Суворов подбежал к нему:
– Что прикажете?
– Для услуг вашего сиятельства.
Суворов окинул его с ног до головы. В таких белых перчатках помогать стаскивать ботфорты?
– Милостивый государь, возвратитесь в свою комнату. А мне прошу прислать моего мальчика!
И, повернувшись, быстро подошел к камину. Сел на корточки, протянул к огню руки:
– Хорошо. Тепло. А на дворе, Петр Никифорович, морозина – градусов двадцать пять!
Послышались знакомые – не лакейские, осторожные, – а твердые Прошкины шаги. Дверь отворилась, и предстал главный камердинер Прошка.
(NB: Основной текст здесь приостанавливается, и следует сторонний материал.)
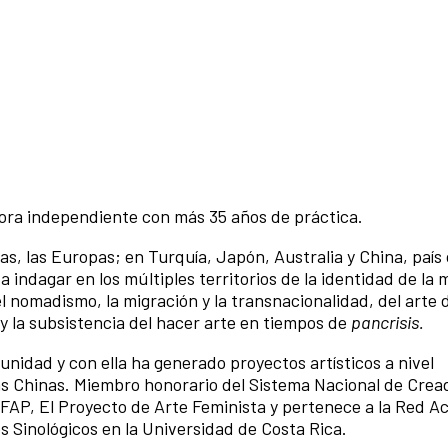
dora independiente con más 35 años de práctica.
s, las Europas; en Turquía, Japón, Australia y China, país 
 a indagar en los múltiples territorios de la identidad de la m
el nomadismo, la migración y la transnacionalidad, del arte 
ia y la subsistencia del hacer arte en tiempos de
pancrisis.
munidad y con ella ha generado proyectos artísticos a nivel
tas Chinas. Miembro honorario del Sistema Nacional de Crea
FAP, El Proyecto de Arte Feminista y pertenece a la Red 
s Sinológicos en la Universidad de Costa Rica.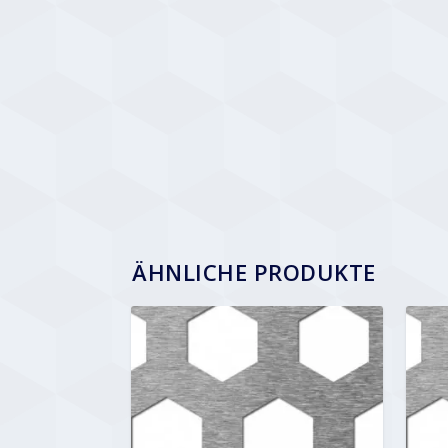
ÄHNLICHE PRODUKTE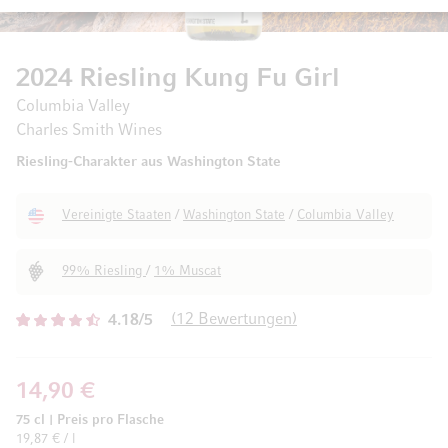
2024 Riesling Kung Fu Girl
Columbia Valley
Charles Smith Wines
Riesling-Charakter aus Washington State
Vereinigte Staaten
/
Washington State
/
Columbia Valley
99% Riesling
/
1% Muscat
12
Bewertungen
4.18/5
14,90 €
75 cl
|
Preis pro Flasche
19,87 € / l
Он был необычайно торжествен, выбрит и чист. Мундир застегнут на все пуговицы, ни один рукав не вымазан в известке, лицо лоснилось, точно его смазали салом.
Дворцовая обстановка – люстры, гобелены, золоченая мебель – не смущала Прошку. Стесняло одно – выпиравшая, рвавшаяся изнутри икота. Сдерживался, подавлял ее.
– Вот это – иной разговор! Вот это – солдат. А то напудренный маркиз в белых перчатках станет снимать с меня сапоги!
– Лакеев полон дворец, а надобно меня тревожить… А еще – «мальчик». Какой я «мальчик»? Я главный камардин! Мне сорок годов, – выпалил одним духом и потом уже, прикрыв рот рукой, икнул Прошка.
– Ну, насчет сорока годов ты это, брат, своей куме рассказывай, – рассмеялся Суворов. – А гляди-ка, Петр Никифорович, как наш Прохор Иваныч в столице похорошел, а? – повернул он Прошку за рукав. – Красив, помилуй Бог, красив!